As with the first incarnation of the workshop, this year we used the opportunity of being in a massive soundstage, and having around a hundred people milling about, to demonstrate recording crowd sounds. Stephan talked about Walla recording, how less is often more, try not to have anyone sticking out in the mix too much. There was a quad mic setup that was used to record some of this general walla, and some great walk-bys were recorded. To spice things up a little, they were done zombie style. The walking dead crowd dragged themselves past the mics, slowly. A few takes, one in silence, which I bet would prove incredibly useful in a number of situations, and a few takes with increasing levels of undead vocalizations as they passed by the mics.
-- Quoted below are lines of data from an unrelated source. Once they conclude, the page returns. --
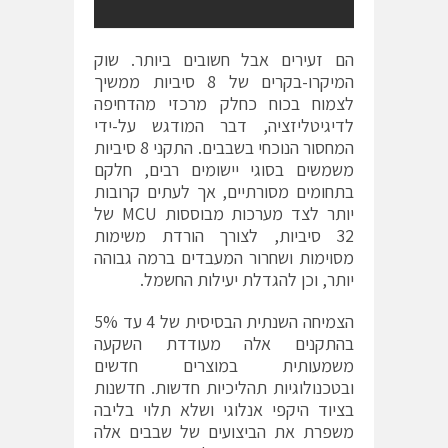
הם זעירים אבל חשובים ביותר. שוק
המיקרו-בקרים של 8 סיביות ממשיך
לצמוח בכוח כחלק מרכזי מהדחיפה
לדיגיטליזציה, דבר המודגש על-ידי
המחסור הנוכחי בשבבים. התקני 8 סיביות
משמשים בסוגי יישומים רבים, חלקם
בתחומים מסורתיים, אך לעתים קרובות
יותר לצד מערכות מבוססות MCU של
32 סיביות, לצורך הורדת משימות
מסוימות ושחרור המעבדים ברמה גבוהה
יותר, וכן להגדלת יעילות החשמל.
הצמיחה השנתית הבסיסית של 4 עד 5%
בהתקנים אלה מעודדת השקעה
משמעותית במוצרים חדשים
ובטכנולוגיות תהליכיות חדשות. חדשנות
בציוד היקפי אנלוגי ושלא תלוי בליבה
משפרת את הביצועים של שבבים אלה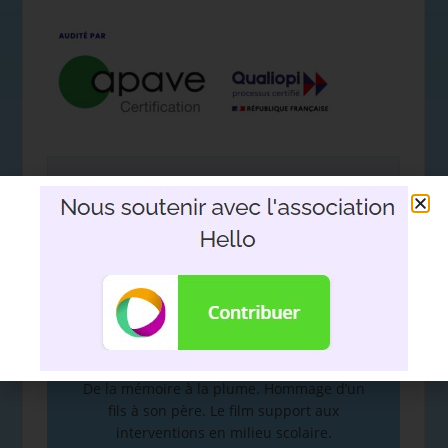
Nous soutenir avec l'association
Hello
DEVOIR DE MÉMOIRE
:
De la mémoire à la plume. Hommage d’un
fils à son père. Le film support aux
interventions en milieu scolaire.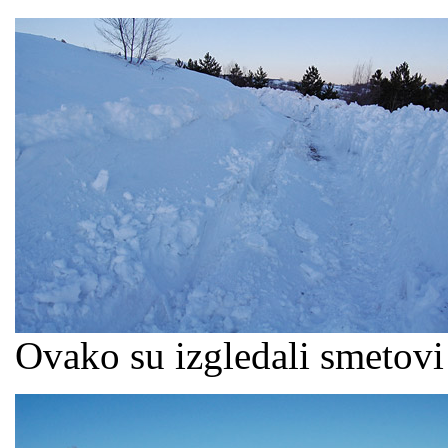
Ovako su izgledali smetov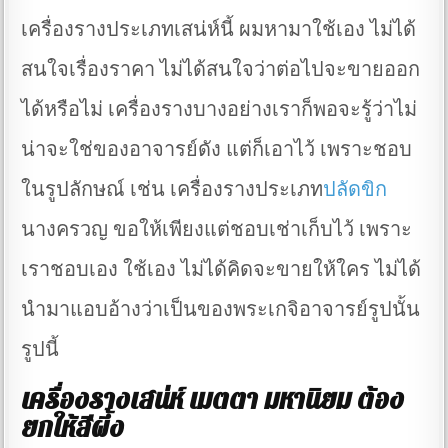
เครื่องรางประเภทเสน่ห์นี้ ผมหามาใช้เอง ไม่ได้
สนใจเรื่องราคา ไม่ได้สนใจว่าต่อไปจะขายออก
ได้หรือไม่ เครื่องรางบางอย่างเราก็พอจะรู้ว่าไม่
น่าจะใช่ของอาจารย์ดัง แต่ก็เอาไว้ เพราะชอบ
ในรูปลักษณ์ เช่น เครื่องรางประเภท
ปลัดขิก
นางครวญ ขอให้เพียงแต่ชอบเช่าเก็บไว้ เพราะ
เราชอบเอง ใช้เอง ไม่ได้คิดจะขายให้ใคร ไม่ได้
นำมาแอบอ้างว่าเป็นของพระเกจิอาจารย์รูปนั้น
รูปนี้
เครื่องรางเสน่ห์ เมตตา มหานิยม ต้อง
ยกให้สีผึ้ง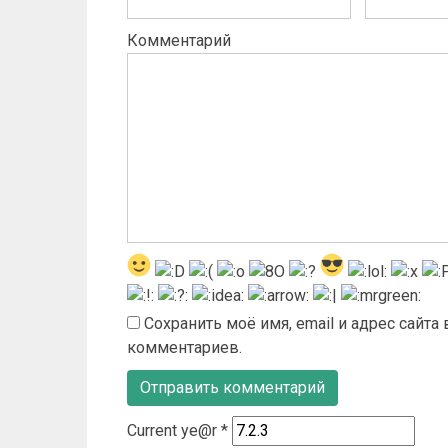
Комментарий
Сохранить моё имя, email и адрес сайт
комментариев.
Current ye@r
*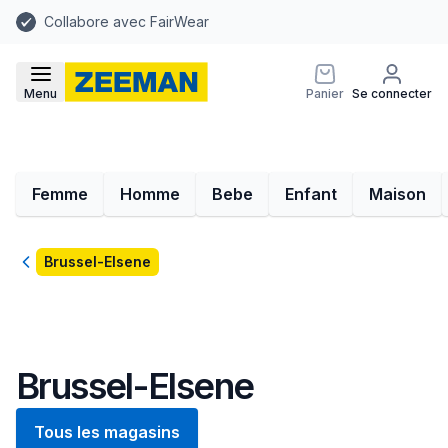
Collabore avec FairWear
Menu
Panier
Se connecter
Femme
Homme
Bebe
Enfant
Maison
Retour
Brussel-Elsene
Brussel-Elsene
Tous les magasins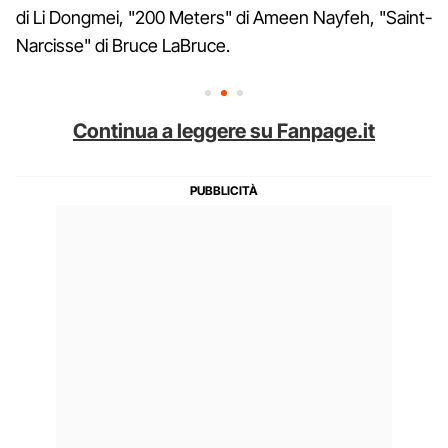
di Li Dongmei, "200 Meters" di Ameen Nayfeh, "Saint-
Narcisse" di Bruce LaBruce.
Continua a leggere su Fanpage.it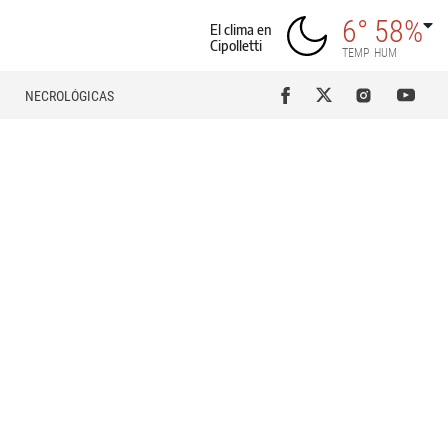
6°
58%
El clima en
Cipolletti
TEMP
HUM
NECROLÓGICAS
It was great to be a part of this jostling crowd recordings, and was good to get some experience of the level of sameness needed to make a recording of this type bed down well in a mix.
Last year’s event was a huge success, but I think this year surpassed it. The updates to the format such as monitors to allow the audience to hear the quiet sounds shortly after they were performed was great. I am sure next year will be even more special. Pulling an event like this off, bringing together so many like minded, interested, and passionate people into the same space to learn and share knowledge made it a great event, and one in which I am happy to have been a part.
Congratulations to the entire Sound Librarian Team. Anna who was indefatigable with the preparations, camera work on the day, and pulling down the show, to Stephan who was so generous with his time and expertise and who encouraged everyone to share their own experiences and pro tips, and to the volunteers who I had the pleasure of working with and who made the event run smoothly and stress free. I already look forward to next years workshop, it is a rare gem, one that makes furthering anyones skills in the audio industry a thoroughly rewarding and entertaining experience.
Special thanks to Michael Theiler for contributing this article.